Lot 45
  • 45

GIOVANNI ANTONIO CANAL, CALLED CANALETTO | The Campo dei Gesuiti, Venice

Estimate
100,000 - 150,000 USD
bidding is closed

Description

  • The Campo dei Gesuiti, Venice
  • Pen and brown ink and brown and gray wash;inscribed in pen and brown ink below the pen borderline: Giesuiti in Venezia
  • 312 by 259 mm; 12 1/4  by 10 1/8  in

Provenance

Pierre Jean Mariette (L.2097);
his sale, Paris, Basan, 15 November 1775, part of lot 274 ('La Vue de la Place des Jésuites à Venise, où s'y voit lattéralement, ornée de plusiers figures à la plume, & lavée d'encre de la Chine'), to Randon de Boisset;
William Esdaile (L.2617),
his sale, London, Christie's, 19 June 1840, lot 451;
Dr. Henry Wellesley (L.1384);
his sale, London, Sotheby's, 25 June 1866, lot 684;
Thomas Poynder, Hartham Park, Chippenham, Wiltshire;
by descent to his nephew, Sir John Dickson-Poynder, later Lord Islington;
thence by descent;
sale, London, Christie's, 13 December 1984, lot 75,
where purchased by Jeffrey E Horvitz,
his sale, New York, Sotheby's, The Jeffrey E. Horvtiz Collection, 23 January 2008, lot 93,
where acquired by the present owner

Exhibited

Gainesville, Florida, Samuel P. Harn Museum of Art, et al., Italian Old Master Drawings from the Collection of Jeffrey E. Horvitz, 1991-93, no. 31;
Moscow, The Pushkin State Museum of Fine Arts, The Golden Age of Architectural Graphic Art Drawings by European Masters of the 18th -19th Centuries from the Sergei Tchoban Collection, 2010, no. 11;
Moscow, State Tretyakov Gallery, Only Italy! Architectural Graphic Art of the 18th-21st Centuries, 2014, p.72, no. 3

Literature

W.G. Constable and J.G. Links, Canaletto, Giovanni Antonio Canal 1697-1768, Oxford 1989, vol. II, p. 326, under no. 276;
K. Baetjer and J.G. Links, Canaletto, exhibition catalogue, New York, Metropolitan Museum of Art, 1989, p. 318, under cat. no. 106, note 2;
J.G. Links, A Supplement to W.G. Constable's Giovanni Antonio Canal 1697-1768, London 1997, p. 28, under no. 276 and p. 51, no. 603**, reproduced pl. 239

Condition

Hinged to the mount at the upper margin. The sheet has discoloured and the ink has sunk.

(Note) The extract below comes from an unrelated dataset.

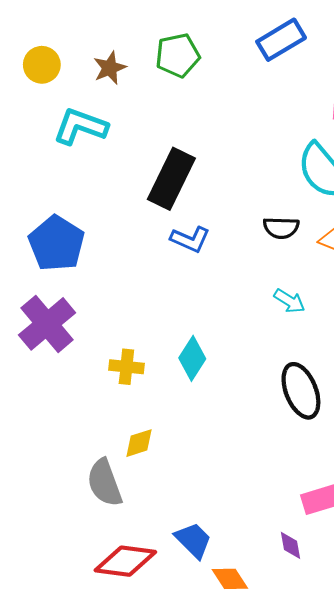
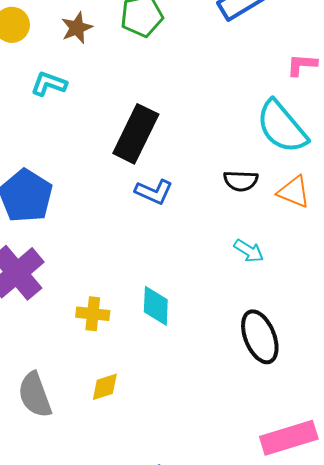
cyan L-shape: (80, 126) -> (49, 84), size x0.7
cyan diamond: (192, 358) -> (156, 306), turned -30
gray semicircle: (104, 483) -> (35, 395), moved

There are some areas of abrasion/rubbing along the right margin. Small repaired tear at the upper right corner of the sheet. The drawing is still strong despite the condition issues and the ink and wash still retain their strength.
In response to your inquiry, we are pleased to provide you with a general report of the condition of the property described above. Since we are not professional conservators or restorers, we urge you to consult with a restorer or conservator of your choice who will be better able to provide a detailed, professional report. Prospective buyers should inspect each lot to satisfy themselves as to condition and must understand that any statement made by Sotheby's is merely a subjective qualified opinion.
NOTWITHSTANDING THIS REPORT OR ANY DISCUSSIONS CONCERNING CONDITION OF A LOT, ALL LOTS ARE OFFERED AND SOLD "AS IS" IN ACCORDANCE WITH THE CONDITIONS OF SALE PRINTED IN THE CATALOGUE.

Catalogue Note

Constable and Links related this sheet to a painting by Canaletto of the same view, which is in a Milanese private collection.1  The painting shows a broader view of the Campo, and a canal in the foreground, but the viewpoint is identical and the painting retains the same vanishing point.  There are also minor differences in the staffage, and in the profile of the buildings to the left.  The painting, which was engraved by Antonio Visentini in 1742, is part of a series of twenty-one Venetian views of the same size and technique that Canaletto executed between 1730 and 1735.  They may have been bought in Venice by the last Duke of Buckingham and Chandos, and were later recorded in the collection of his nephew-in-law, Sir Robert Grenville Harvey of Langley Park, Slough.  On the latter's death in 1931 they passed to his trustees, and have since been dispersed.2 As Linda Wolk-Simon suggested in her entry in the Horvitz exhibition catalogue, it seems reasonable to date the present sheet to the same five-year period as the painting, although it remains unclear whether it is a drawing that Canaletto made in situ, or a variation of the central portion of his painted version of the scene. 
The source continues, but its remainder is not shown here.